Jesus knows suffering and prosperity will attack and plague us, so He doesn’t sit by and wait. To the rich man He proclaims His Word and His Divine Service rings her bells, calling the young and old to repentance. To the suffering Lazarus, Jesus’ Church opens her doors and her heart to the poor, helping whenever and however, all the time, every time.

The Father is only apparently absent. He is truly present in His Son on earth and in heaven. The rich man had heard the discipline and will of God necessary for salvation in Moses and the Prophets, as Lazarus also did. Lazarus had the fortune of suffering as his Messiah did and thus provided the better picture of faith.

Even though this conversation is 2 weeks early, fathers need to be present to prevent both Lazarus and the rich man from befalling family and friends.
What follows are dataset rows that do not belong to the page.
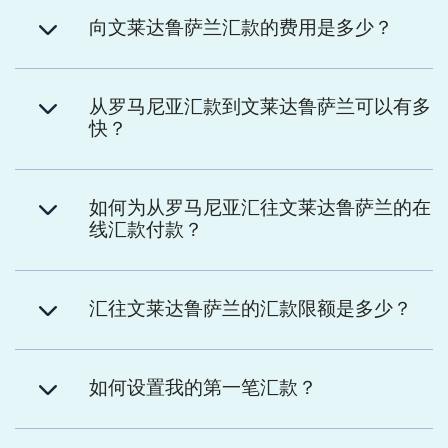
向文莱达鲁萨兰汇款的费用是多少？
从罗马尼亚汇款到文莱达鲁萨兰可以有多
快？
如何为从罗马尼亚汇往文莱达鲁萨兰的在
线汇款付款？
汇往文莱达鲁萨兰的汇款限额是多少？
如何设置我的第一笔汇款？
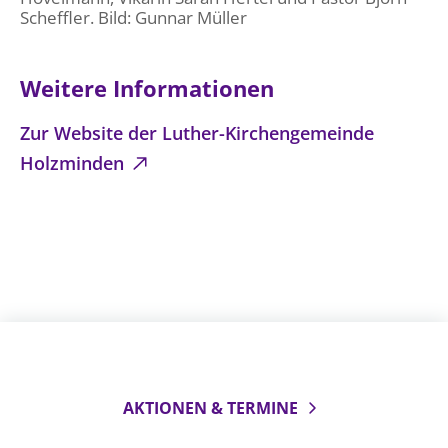
Scheffler. Bild: Gunnar Müller
Weitere Informationen
Zur Website der Luther-Kirchengemeinde
Holzminden
AKTIONEN & TERMINE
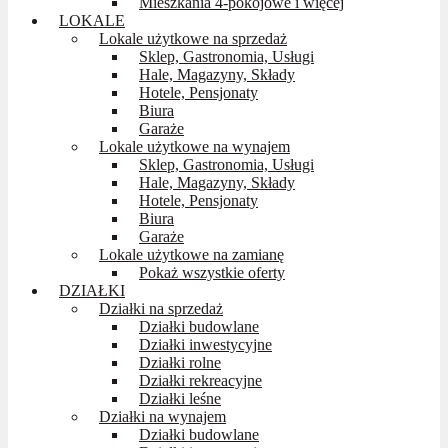
Mieszkania 4-pokojowe i więcej
LOKALE
Lokale użytkowe na sprzedaż
Sklep, Gastronomia, Usługi
Hale, Magazyny, Składy
Hotele, Pensjonaty
Biura
Garaże
Lokale użytkowe na wynajem
Sklep, Gastronomia, Usługi
Hale, Magazyny, Składy
Hotele, Pensjonaty
Biura
Garaże
Lokale użytkowe na zamianę
Pokaż wszystkie oferty
DZIAŁKI
Działki na sprzedaż
Działki budowlane
Działki inwestycyjne
Działki rolne
Działki rekreacyjne
Działki leśne
Działki na wynajem
Działki budowlane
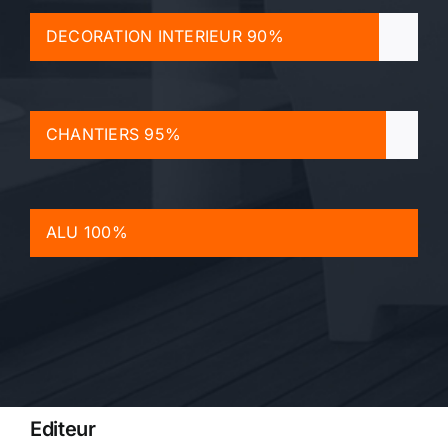
DECORATION INTERIEUR
90%
CHANTIERS
95%
ALU
100%
Editeur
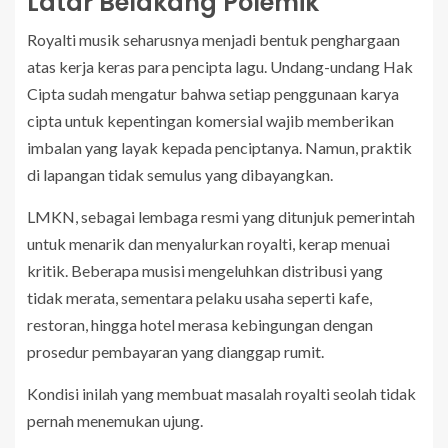
Latar Belakang Polemik
Royalti musik seharusnya menjadi bentuk penghargaan
atas kerja keras para pencipta lagu. Undang-undang Hak
Cipta sudah mengatur bahwa setiap penggunaan karya
cipta untuk kepentingan komersial wajib memberikan
imbalan yang layak kepada penciptanya. Namun, praktik
di lapangan tidak semulus yang dibayangkan.
LMKN, sebagai lembaga resmi yang ditunjuk pemerintah
untuk menarik dan menyalurkan royalti, kerap menuai
kritik. Beberapa musisi mengeluhkan distribusi yang
tidak merata, sementara pelaku usaha seperti kafe,
restoran, hingga hotel merasa kebingungan dengan
prosedur pembayaran yang dianggap rumit.
Kondisi inilah yang membuat masalah royalti seolah tidak
pernah menemukan ujung.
A father’s absence, even for his job, is no excuse and only leads to calamity in young faith. A father needs to be there, just as our heavenly Father is there for all men.

There are also children that are related to you not by blood, that you find in the pews next to you and living life beside you. These children, neighbors, are also placed under your care to be a father to. Even if you have no children of your own and even if you are a poor father, it is not you, but Jesus.

Jesus does not point to your fatherliness, success or failure, but He always points to the heavenly Father. The Father Who is always present, Who always fathers perfectly, and Who always gives the Son as His greatest accomplishment.

Though we participate and commune in God’s father-ship, our actions don’t reveal Him as He truly is. The real earthly father will always point to Christ and let the Son do the talking. He will always sit his children down in the pews so they will hear the Word and believe. He will always bring them to the water and the blood, because he knows that only the heavenly Father can rescue his charges from their sin.